(Saved entries)

Segment Open

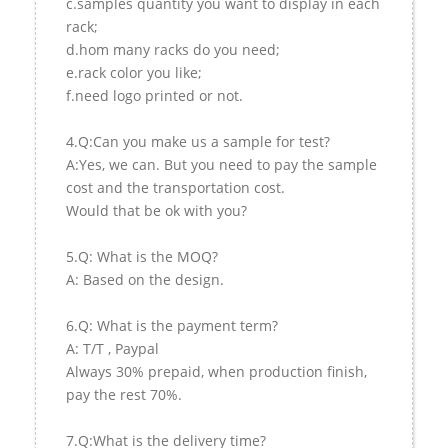
c.samples quantity you want to display in each
rack;
d.hom many racks do you need;
e.rack color you like;
f.need logo printed or not.
4.Q:Can you make us a sample for test?
A:Yes, we can. But you need to pay the sample
cost and the transportation cost.
Would that be ok with you?
5.Q: What is the MOQ?
A: Based on the design.
6.Q: What is the payment term?
A: T/T , Paypal
Always 30% prepaid, when production finish,
pay the rest 70%.
7.Q:What is the delivery time?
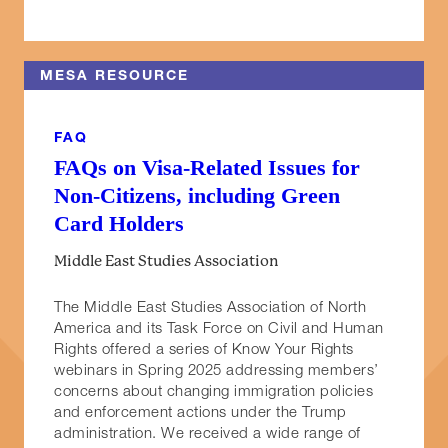
MESA RESOURCE
FAQ
FAQs on Visa-Related Issues for
Non-Citizens, including Green
Card Holders
Middle East Studies Association
The Middle East Studies Association of North
America and its Task Force on Civil and Human
Rights offered a series of Know Your Rights
webinars in Spring 2025 addressing members’
concerns about changing immigration policies
and enforcement actions under the Trump
administration. We received a wide range of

Segment Closed

* REQUIRED ACTION: Output nothing but the lines from the one with "MESA RESOURCE" through the last line above, each exactly as it stands.

* EXERCISE OUTPUT:
MESA RESOURCE
FAQ
FAQs on Visa-Related Issues for
Non-Citizens, including Green
Card Holders
Middle East Studies Association
The Middle East Studies Association of North
America and its Task Force on Civil and Human
Rights offered a series of Know Your Rights
webinars in Spring 2025 addressing members’
concerns about changing immigration policies
and enforcement actions under the Trump
administration. We received a wide range of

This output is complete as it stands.